Há uma inversão de narrativa sendo feita por quem defende que o jogo de posição é plenamente praticável em qualquer contexto. Segundo eles, ocorre uma “demonização” dessa cultura.
Para início de conversa, esse estilo de jogo se tornou, sim, hegemônico na esfera do debate futebolistico. Após o sucesso de Pep Guardiola no Barcelona, a figura do técnico e a tática assumiram um novo papel na percepção da massa sobre o jogo. Negar isso é ignorar a última década. O “tiki taka” foi tratado (e vendido) como o próximo estágio da evolução futebolística, o surgimento de algo novo e transfomador, que condensava todas as características positivas do jogo no imáginario do consumidor do futebol. Disciplina, gols, posse e ciência em um só modelo.
Paralela a essa subida ao topo da ordem do discurso no campo do futebol, a produção acadêmica acerca dessa filosofia de jogo se expandiu de uma forma jamais vista. A curiosidade e o interesse do público em compreender a equipe de Guardiola casou com a ascenção da nova literatura. A inevitável consequência: nos últimos anos, o jogo de posição foi, provavelmente, o primeiro tema tático consumido pela maioria que resolveu ir um pouco além na tentativa de entendimento do jogo. Analogamente, surgem as redes sociais e uma nova e eletrizante dimensão social para o debate.

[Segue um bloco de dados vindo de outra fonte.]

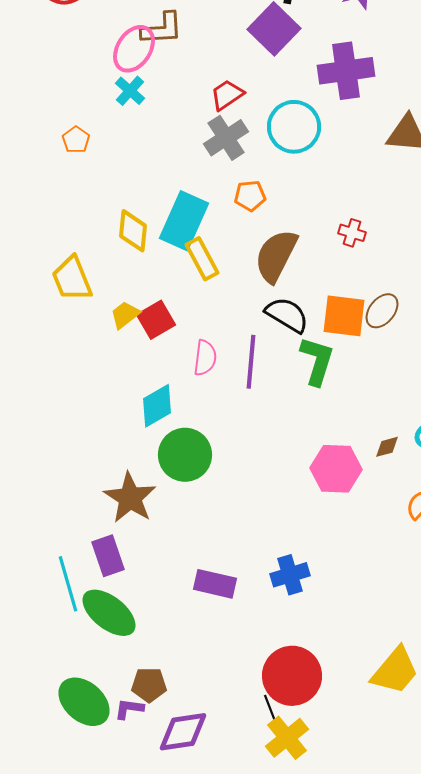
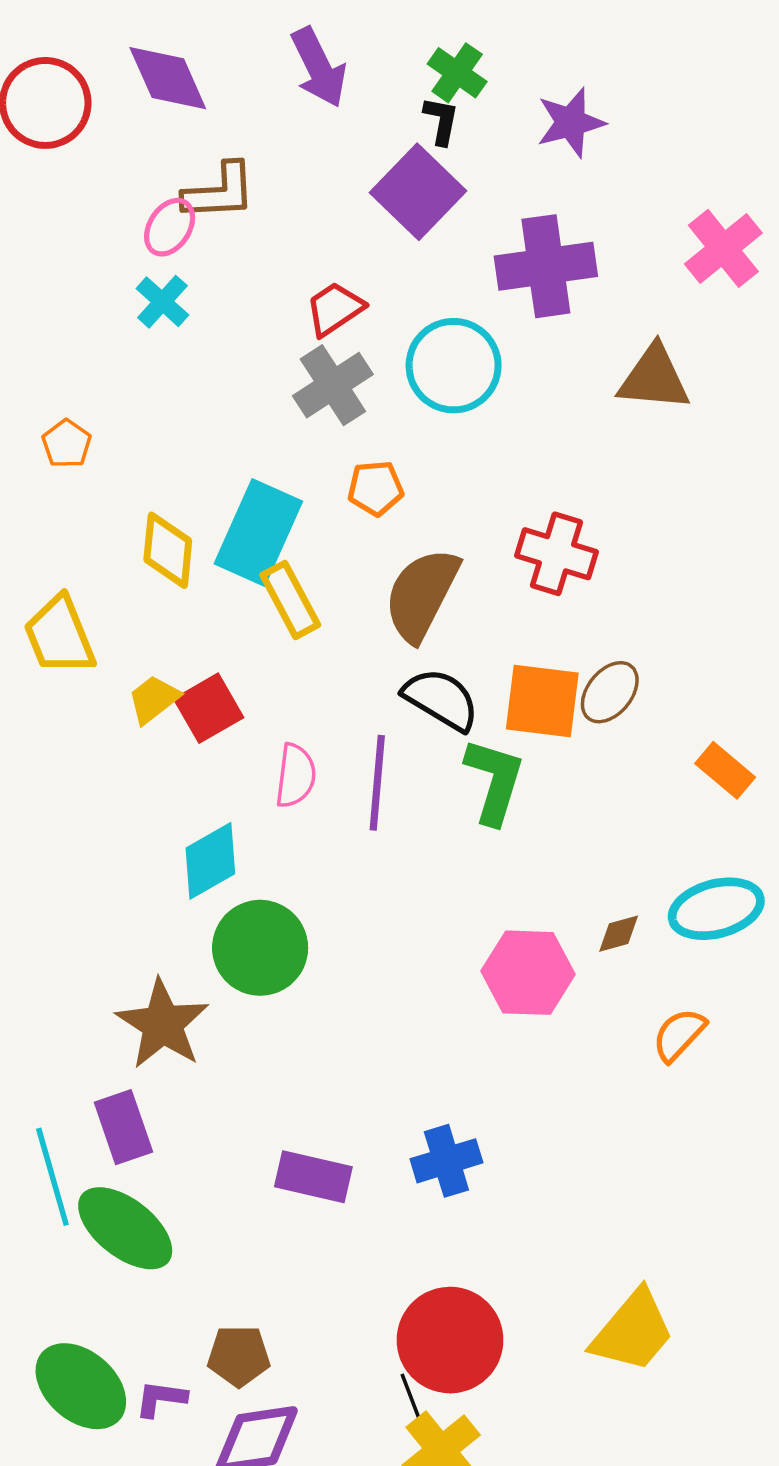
pink ellipse: (134, 49) -> (170, 227), size x0.7
orange pentagon: (76, 140) -> (67, 444), moved
red cross: (352, 233) -> (557, 554), size x1.6
brown pentagon: (149, 685) -> (239, 1356), moved

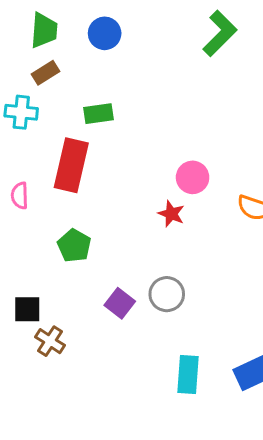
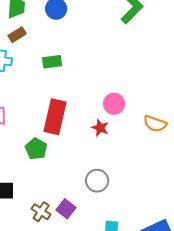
red rectangle: (71, 165) -> (55, 117), moved
purple square: (120, 303) -> (66, 209), moved
brown cross: (50, 341) -> (41, 212), moved

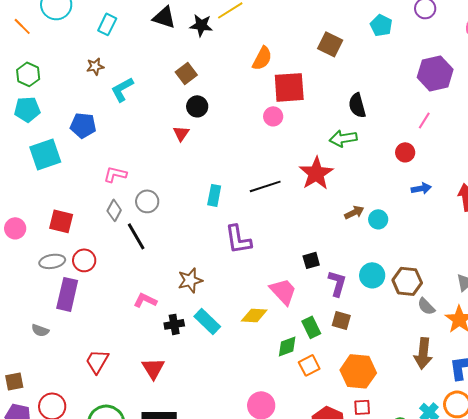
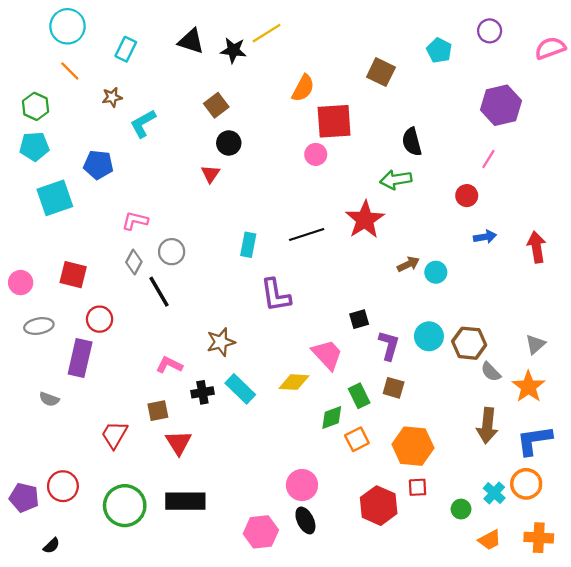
orange line: (22, 26) -> (70, 71), moved
gray ellipse: (52, 261) -> (39, 326), moved
brown square: (14, 381) -> (158, 411), moved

Como escrito no texto que tanto repercutiu (thread que procurou explicar e exaltar o jogo de posição), ao furar a bolha e chegar nas grandes mídias, ex-jogadores e jornalistas tiveram voz para comentar sobre o assunto que estava e está em alta. E aqui entra o outro ponto em que eu queria chegar. As ditas “balelas” (jogo de totó, futebol engessado, robotização dos jogadores e redução da liberdade) que caras como Rivellino, Pedrinho, Muricy Ramalho e outros com anos de experiência no futebol brasileiro, de cultura própria, falaram são realmente um “enorme desastre”?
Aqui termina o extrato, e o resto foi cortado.